Happy Thanksgiving from Hana

We are celebrating this Thanksgiving holiday in Hana, Maui, one of the most remote places in Hawaii, and perhaps on earth. (George Harrison maintained a house here, and who can blame him?) This continues a tradition we have established over the past few years with friends, renting a house on a neighbor island, trucking in a turkey and trimmings, and settling in to avoid Black Friday and just enjoy a nice old-fashioned feast and fellowship with friends.

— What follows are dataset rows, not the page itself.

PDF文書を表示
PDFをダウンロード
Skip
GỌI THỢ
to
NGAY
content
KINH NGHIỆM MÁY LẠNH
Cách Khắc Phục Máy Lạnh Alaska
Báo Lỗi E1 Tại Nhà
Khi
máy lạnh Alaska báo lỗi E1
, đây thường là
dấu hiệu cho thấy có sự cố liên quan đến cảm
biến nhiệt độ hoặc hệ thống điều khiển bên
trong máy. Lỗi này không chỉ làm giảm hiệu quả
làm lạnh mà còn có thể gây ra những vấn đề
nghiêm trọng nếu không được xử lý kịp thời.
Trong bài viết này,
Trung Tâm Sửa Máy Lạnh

After a short but pricey flight from Honolulu, stopping in Kahului to pick up overpriced supples we didn't want to carry on the plane, we headed out for the 68-mile drive on the Hana Highway, a truly secondary road with 59 old bridges (most of them one-laners approached sharply after one of the 620 tight curves on the coast hugging road).  Making this trip special was driving in the dark and in the rain.  I was getting a little car sick in the slow-moving rocking and swaying Jeep, but that eventually faded as the burdens of our office lives were left behind. We found our house, our friends greeting us with drinks and a hot supper. After a good night's sleep, we awoke to this view out the front window:

There Ought to be Sheep

The view out the back, through a screened lanai, is of a small residential community (and our trusty rental Jeep) with Hana Bay and the ocean on the near horizon:


After assembling the turkey for roasting, my contribution to the team effort of Thanksgiving dinner, my friend and I took a stroll around the neighborhood, a domestic botanical garden of delights.

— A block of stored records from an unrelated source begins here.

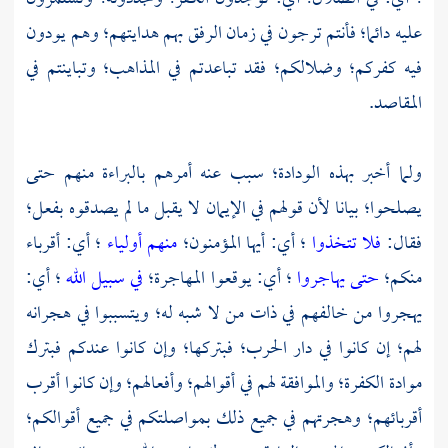
عليه دائما؛ فأنتم ترجون في زمان الرفق بهم هدايتهم؛ وهم يودون
فيه كفركم؛ وضلالكم؛ فقد تباعدتم في المذاهب؛ وتباينتم في
المقاصد.
ولما أخبر بهذه الودادة؛ سبب عنه أمرهم بالبراءة منهم حتى
يصلحوا؛ بيانا لأن قولهم في الإيمان لا يقبل ما لم يصدقوه بفعل؛
فقال:
فلا تتخذوا
؛ أي: أيها المؤمنون؛
منهم أولياء
؛ أي: أقرباء
منكم؛
حتى يهاجروا
؛ أي: يوقعوا المهاجرة؛
في سبيل الله
؛ أي:
يهجروا من خالفهم في ذات من لا شبه له؛ ويتسببوا في هجرانه
لهم؛ إن كانوا في دار الحرب؛ فبتركها؛ وإن كانوا عندكم فبترك
موادة الكفرة؛ والموافقة لهم في أقوالهم؛ وأفعالهم؛ وإن كانوا أقرب
أقربائهم؛ وهجرتهم في جميع ذلك بمواصلتكم في جميع أقوالكم؛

A curious drooping floral thing in the back garden of our rental house:

A hot pepper plant in someone's yard:

Roadside bananas:

Butterfly feasting:


We continued our walk to the bay, but my camera battery failed: we will revisit to document the lovely seaside vistas.  The feasting butterfly reminded of us of our turkey back in the oven, soon to be savored.

Although my Chinese painting teacher focuses on "flower and bird" painting, I doubt this was what she has in mind:

Truth be told, this bird and flowers are from 2007's holiday in Kula, "up-country" Maui, the wildflowers gathered from a similar stroll along the country road while the turkey roasted.  The turkey tastes the same.  I like to carve it with an antique fork and knife (like a stag-horn handled jian) that were wedding presents to my parents.  Our 2009 feast turned out to be just as colorful, with green spinach, orange yams, yellow stuffed acorn squash and the delicious purple okinawan sweet potatoes (which were never part of my mother's traditional feast which tended to be a bit more monochromatic).

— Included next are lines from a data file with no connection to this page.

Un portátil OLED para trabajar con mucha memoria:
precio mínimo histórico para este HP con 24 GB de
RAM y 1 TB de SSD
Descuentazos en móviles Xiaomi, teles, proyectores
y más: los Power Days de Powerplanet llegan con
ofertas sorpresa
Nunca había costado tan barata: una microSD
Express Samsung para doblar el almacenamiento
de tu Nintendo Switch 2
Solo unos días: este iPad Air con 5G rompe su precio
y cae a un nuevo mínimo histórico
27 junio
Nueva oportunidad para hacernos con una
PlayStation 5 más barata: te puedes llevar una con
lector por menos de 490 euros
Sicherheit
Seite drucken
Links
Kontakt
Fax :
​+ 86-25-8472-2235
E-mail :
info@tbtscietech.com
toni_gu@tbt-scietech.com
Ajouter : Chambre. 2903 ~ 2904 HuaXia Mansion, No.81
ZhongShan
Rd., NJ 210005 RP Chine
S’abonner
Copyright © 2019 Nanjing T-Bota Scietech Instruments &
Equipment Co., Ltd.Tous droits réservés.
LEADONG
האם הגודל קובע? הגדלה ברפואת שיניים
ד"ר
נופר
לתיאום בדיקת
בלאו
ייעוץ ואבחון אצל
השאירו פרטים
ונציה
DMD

The whole day was sunny and cheerful, but at night we had really heavy rain again, making it hard to hear the DVD movies we had brought along for group entertainment. But now it is sunny again, time to walk off yesterday's indulgences with a visit back to the bay, to photograph the scenes we missed yesterday.

1 comment:

sybil law said...

Beautiful! I am officially jealous. Looking forward to the other pictures!